§ Task goal: Among the entries below, find the lines that hold the word "Levy" and report them.

§ Information given:
━━━━━━━━━━━━━━━━
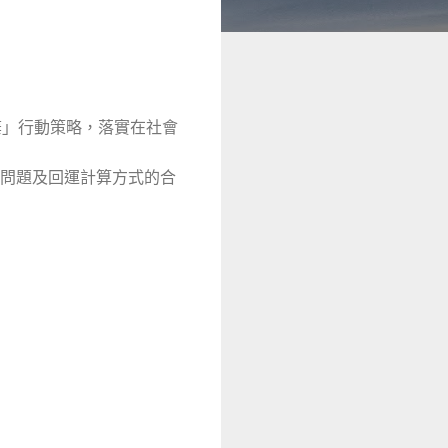
廢棄」行動策略，落實在社會
)問題及回運計算方式的合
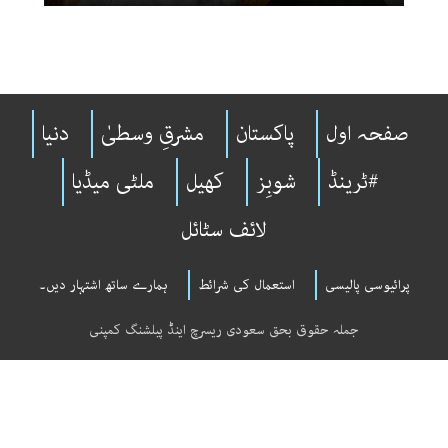
صفحہ اول
پاکستان
مشرقِ وسطیٰ
دنیا
#ٹرینڈ
شوبِز
کھیل
ملٹی میڈیا
لائف سٹائل
پرائیوسی پالیسی
استعمال کی شرائط
ہمارے ساتھ اشتہار دیں۔
جملہ حقوق بحق سعودی ریسرچ اینڈ پبلشنگ کمپنی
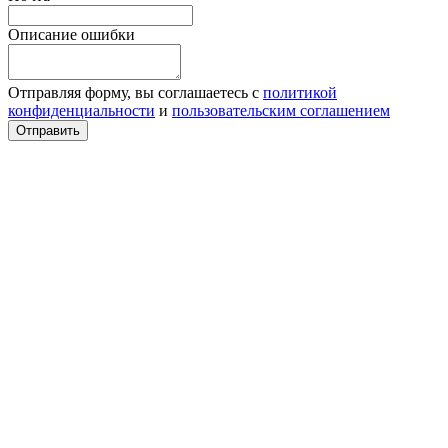
Описание ошибки
Отправляя форму, вы соглашаетесь с
политикой
конфиденциальности
и
пользовательским соглашением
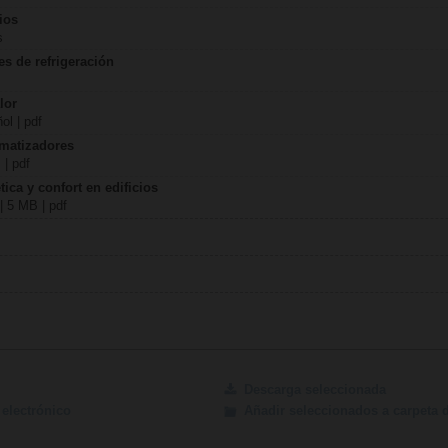
ios
s
es de refrigeración
lor
ol | pdf
imatizadores
 | pdf
ica y confort en edificios
| 5 MB | pdf
Descarga seleccionada
electrónico
Añadir seleccionados a carpeta 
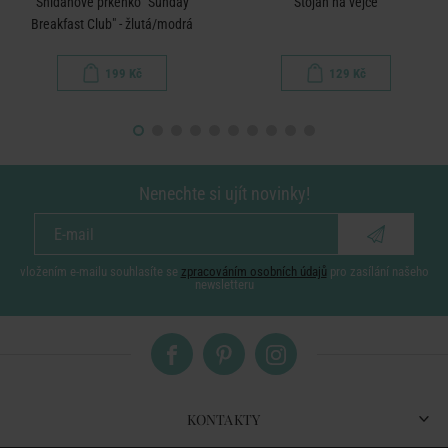
Snídaňové prkénko "Sunday
Stojan na vejce
Breakfast Club" - žlutá/modrá
199 Kč
129 Kč
Nenechte si ujít novinky!
vložením e-mailu souhlasíte se
zpracováním osobních údajů
pro zasílání našeho
newsletteru
KONTAKTY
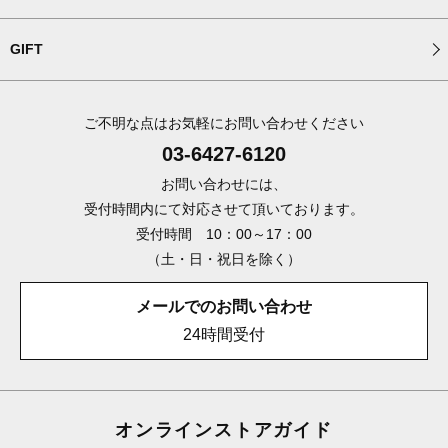
GIFT
ご不明な点はお気軽にお問い合わせください
03-6427-6120
お問い合わせには、
受付時間内にて対応させて頂いております。
受付時間 10：00～17：00
（土・日・祝日を除く）
メールでのお問い合わせ
24時間受付
オンラインストアガイド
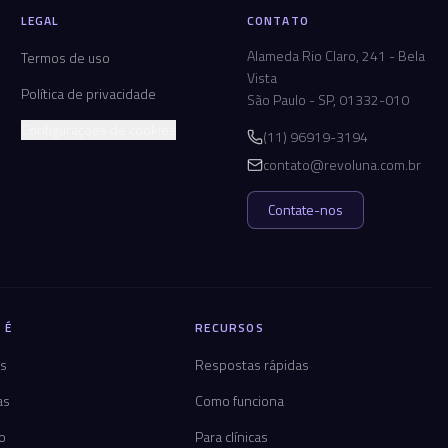
LEGAL
CONTATO
Alameda Rio Claro, 241 - Bela
Termos de uso
Vista
Política de privacidade
São Paulo - SP, 01332-010
Configurações de cookies
(11) 96919-3194
contato@revoluna.com.br
Contate-nos
 É
RECURSOS
os
Respostas rápidas
as
Como funciona
co
Para clínicas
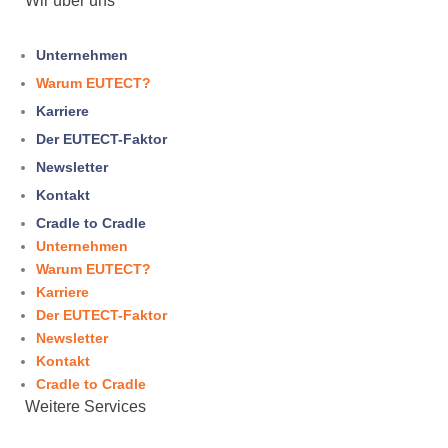
Wir über uns
Unternehmen
Warum
EUTECT
?
Karriere
Der EUTECT-Faktor
Newsletter
Kontakt
Cradle to Cradle
Unternehmen
Warum
EUTECT
?
Karriere
Der EUTECT-Faktor
Newsletter
Kontakt
Cradle to Cradle
Weitere Services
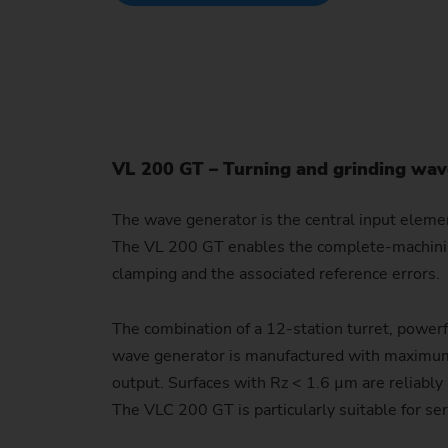
VL 200 GT – Turning and grinding wave
The wave generator is the central input eleme
The VL 200 GT enables the complete-machining o
clamping and the associated reference errors.
The combination of a 12-station turret, powerfu
wave generator is manufactured with maximum 
output. Surfaces with Rz < 1.6 µm are reliably
The VLC 200 GT is particularly suitable for se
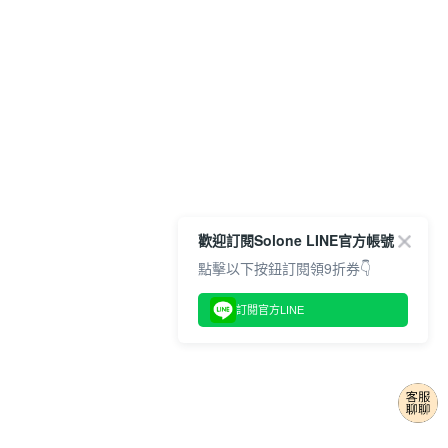
歡迎訂閱Solone LINE官方帳號
點擊以下按鈕訂閱領9折券👇
訂閱官方LINE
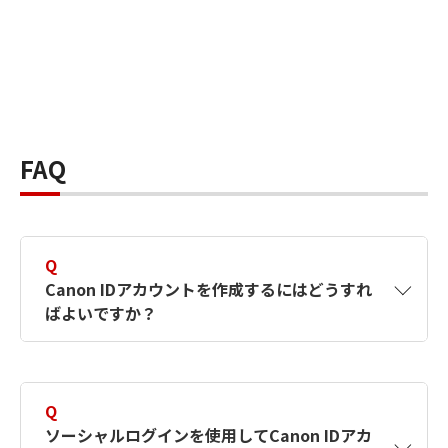
FAQ
Q
Canon IDアカウントを作成するにはどうすれ
ばよいですか？
A
Canon IDアカウントは、氏名、メールアドレス
とパスワードを入力して作成できます。ソーシ
Q
ャルログインを使用して作成することもできま
ソーシャルログインを使用してCanon IDアカ
す。詳しい作成方法は
【カメラ】Canon IDとは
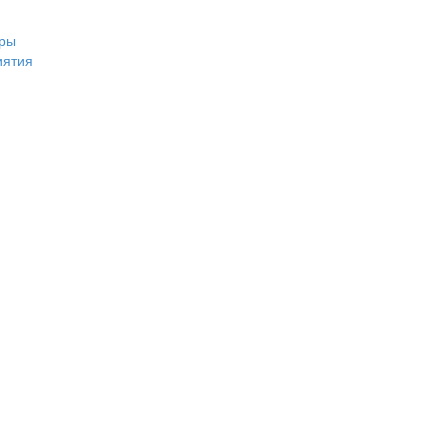
ры
иятия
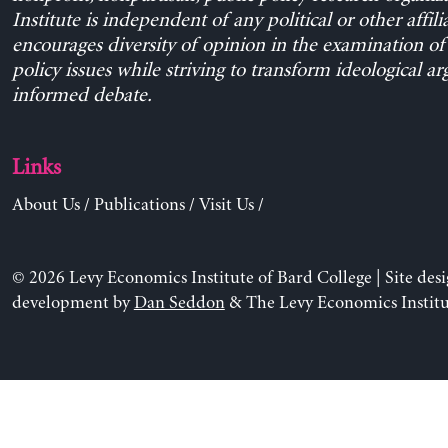
Institute is independent of any political or other affili
encourages diversity of opinion in the examination o
policy issues while striving to transform ideological a
informed debate.
Links
About Us
/
Publications
/
Visit Us
/
© 2026 Levy Economics Institute of Bard College | Site des
development by
Dan Seddon
& The Levy Economics Institu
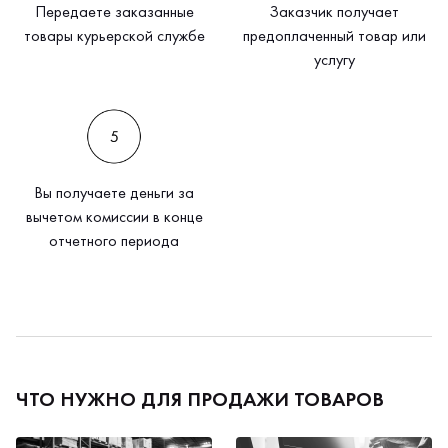
Передаете заказанные
Заказчик получает
товары курьерской службе
предоплаченный товар или
услугу
Вы получаете деньги за
вычетом комиссии в конце
отчетного периода
ЧТО НУЖНО ДЛЯ ПРОДАЖИ ТОВАРОВ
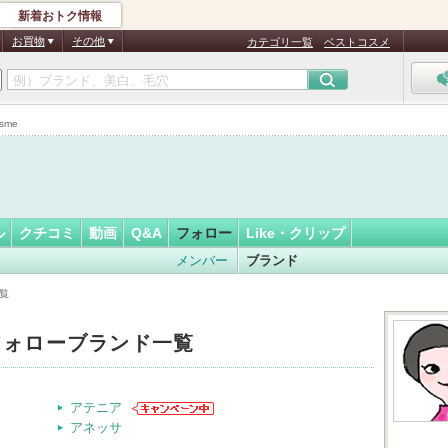
新着おトク情報
ゃん55
フォロー
さん
お買物
その他
カテゴリ一覧
ベストコスメ
sme
ル
クチコミ
動画
Q&A
フォロー
Like・クリップ
メンバー
ブランド
覧
フォローブランド一覧
アテニア
アネッサ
━━━━━━━━━━━━━━━━
§ Task answer:
© 2026 Levy Economics Institute of Bard College | Site des
& The Levy Economics Institu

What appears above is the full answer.